Return the data that follows, keeping every word and mark unchanged.

### DATA BELOW
------------------------------------------------------------

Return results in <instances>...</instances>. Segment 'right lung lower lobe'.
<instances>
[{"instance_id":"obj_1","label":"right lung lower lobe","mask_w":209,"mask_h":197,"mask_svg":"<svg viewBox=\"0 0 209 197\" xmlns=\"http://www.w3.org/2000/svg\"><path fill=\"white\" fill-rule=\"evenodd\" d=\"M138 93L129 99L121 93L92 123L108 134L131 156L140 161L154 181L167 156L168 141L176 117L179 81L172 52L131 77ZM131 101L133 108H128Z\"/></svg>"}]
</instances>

------------------------------------------------------------

### ANSWER BOX
Return results in <instances>...</instances>. Segment 'right lung lower lobe'.
<instances>
[{"instance_id":"obj_1","label":"right lung lower lobe","mask_w":209,"mask_h":197,"mask_svg":"<svg viewBox=\"0 0 209 197\" xmlns=\"http://www.w3.org/2000/svg\"><path fill=\"white\" fill-rule=\"evenodd\" d=\"M138 93L129 99L121 93L92 123L108 134L131 156L140 161L154 181L167 156L168 141L176 117L179 81L172 52L131 77ZM131 101L133 108H128Z\"/></svg>"}]
</instances>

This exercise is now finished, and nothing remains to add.